Meewerken aan middelencontrole
4. Veroordeelde werkt mee aan controle van het gebruik van alcohol en drugs om het middelengebruik te beheersen. De reclassering kan urineonderzoek en ademonderzoek (blaastest) gebruiken voor de controle.

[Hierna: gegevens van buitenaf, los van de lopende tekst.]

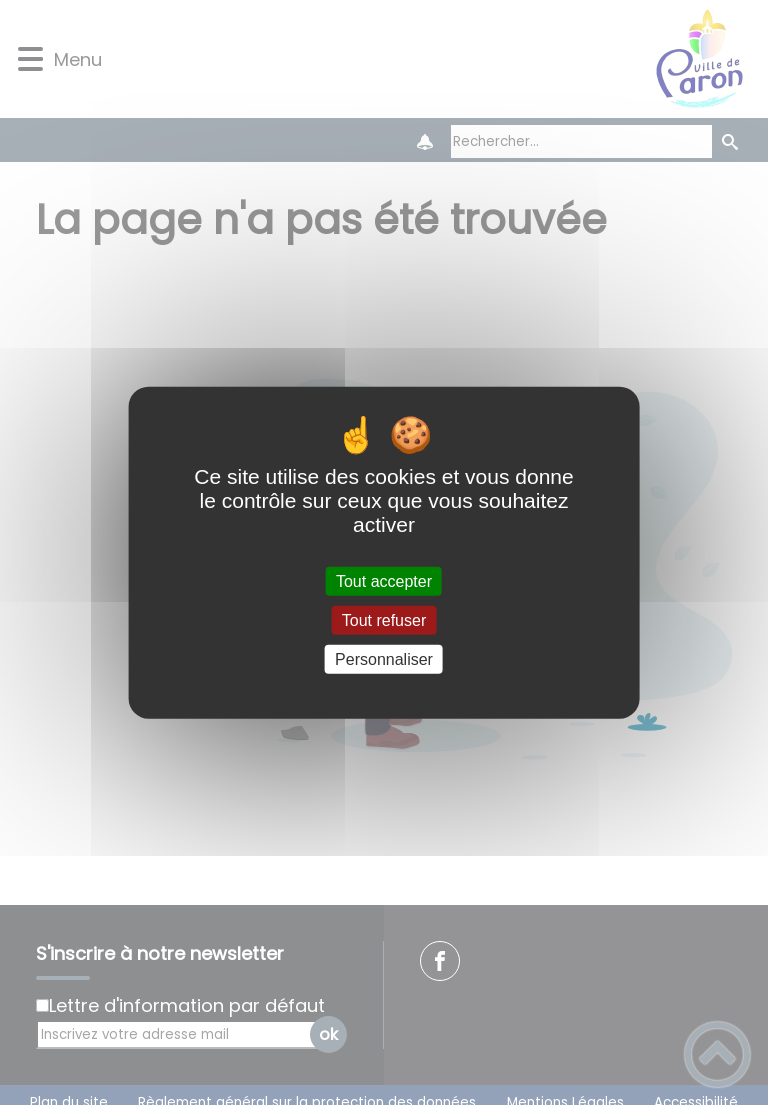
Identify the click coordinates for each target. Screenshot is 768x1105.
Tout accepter (384, 580)
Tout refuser (384, 619)
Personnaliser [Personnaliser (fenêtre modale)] (384, 659)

De reclassering bepaalt hoe vaak veroordeelde wordt gecontroleerd.
Geeft aan voornoemde reclasseringsinstelling de opdracht als bedoeld in artikel 14c, zesde lid, van het Wetboek van Strafrecht toezicht te houden op de naleving van de voorwaarden en de veroordeelde ten behoeve daarvan te begeleiden.
Voorwaarden daarbij zijn dat de veroordeelde gedurende de proeftijd:
  • ten behoeve van het vaststellen van zijn identiteit medewerking zal verlenen aan het nemen van een of meer vingerafdrukken of een identiteitsbewijs als bedoeld in artikel 1 van de Wet op de identificatieplicht ter inzage aanbiedt;
  • medewerking zal verlenen aan het reclasseringstoezicht, bedoeld in artikel 14c, zesde lid, van het Wetboek van Strafrecht, de medewerking aan huisbezoeken en het zich melden bij de reclassering zo vaak en zolang als de reclassering dit noodzakelijk acht, daaronder begrepen.

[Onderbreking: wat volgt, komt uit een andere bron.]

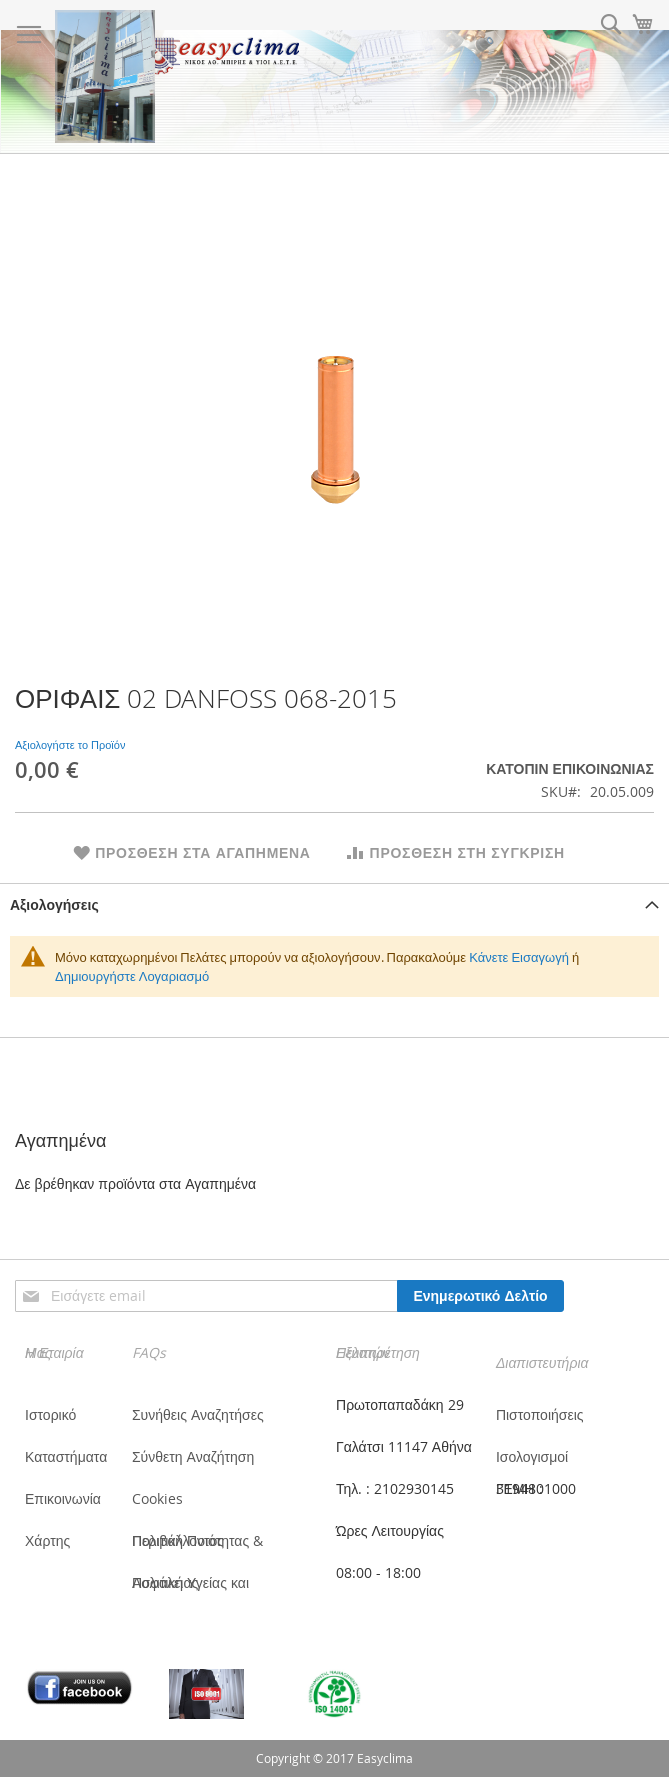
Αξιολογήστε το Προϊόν (70, 744)
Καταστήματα (66, 1456)
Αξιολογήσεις (54, 904)
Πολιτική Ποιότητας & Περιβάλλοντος (197, 1540)
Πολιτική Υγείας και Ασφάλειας (190, 1582)
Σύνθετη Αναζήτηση (193, 1456)
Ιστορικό (50, 1414)
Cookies (157, 1498)
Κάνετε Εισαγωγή (519, 957)
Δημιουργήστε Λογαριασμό (132, 976)
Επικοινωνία (63, 1498)
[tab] (334, 904)
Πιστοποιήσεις (540, 1414)
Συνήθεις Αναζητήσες (198, 1414)
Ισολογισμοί (532, 1456)
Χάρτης (47, 1540)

Verklaart verbeurd de in beslag genomen goederen:

  • 1 STK Hangslot (Castle)
  • 1 STK Brillenkoker (met diverse boren)
  • 1 STK Portemonnee (met diverse opzetbitjes)
1 STK Bouwmateriaal (houten plakje met cijfers erop)
Gelast de teruggaveaan [bedrijf] ( [adres] ) van de in beslag genomen goederen (voor zover nog niet teruggegeven):
  • 1 STK Radio (Perfectpro)
  • 1 STK Tang
  • 10 STK Boor (5.0 MM X 160 MM)
  • 3 STK Boor (6MM 100/170MM)
- 1 STK Boor (6.5MM X 150/210MM)
  • 1 STK Gereedschap (Chrome vanadium)
  • 1 STK Meetapparatuur (Spectra Precision)
  • 8 STK Boor (3 X 16MM, 1 X 14MM, 2 X 20MM, 1 X 18MM, 1 X 12MM)
  • 1 STK Hogedrukspuit
  • 1 STK Slijpschijf (Pferd)
  • 170 STK Boor (Labor Hss-G)
  • 1 STK Plakband (Kelofort)
  • 1 STK Beeldscherm (Iiyama)
  • 1 STK Boor (Bosch)
  • 1 STK Beeldscherm (Iiyama)
  • 1 STK Boor (Rex)
  • 1 STK Boor (15 MM)
  • 1 STK Schroevendraaier
  • 1 STK Gereedschap (moersleutel)
  • 2 STK Boor (houtboor 1 X 18 MM en 1 X 22 MM)
  • 11 STK Gereedschap (opzetmessen voor stanleymes)
  • 1 STK Compressor
  • 1 STK Stanleymes
  • 1 STK Schroevendraaier
Gelast de teruggaveaan [bedrijf] ( [adres] ) van de in beslag genomen goederen (voor zover nog niet teruggeven):
  • 1 STK Boormachine (Bosch)
  • 1 STK Verfspuit
Beslissing op de vordering na voorwaardelijke veroordeling onder parketnummer 21/001529-21:
Gelast de tenuitvoerlegging van de straf voor zover voorwaardelijk opgelegd bij arrest van het gerechtshof Arnhem-Leeuwarden van 14 december 2022, te weten:
een gevangenisstraf voor de duur van 1 (één) maand.
Dit vonnis is gewezen door mr. R. Depping, voorzitter, mr. H. van der Werff en mr. R. ter Haar, rechters, bijgestaan door mr. T.M. Nijmeijer, griffier, en uitgesproken ter openbare terechtzitting van deze rechtbank op 21 mei 2024.
Mr. H. van der Werff is buiten staat dit vonnis mede te ondertekenen.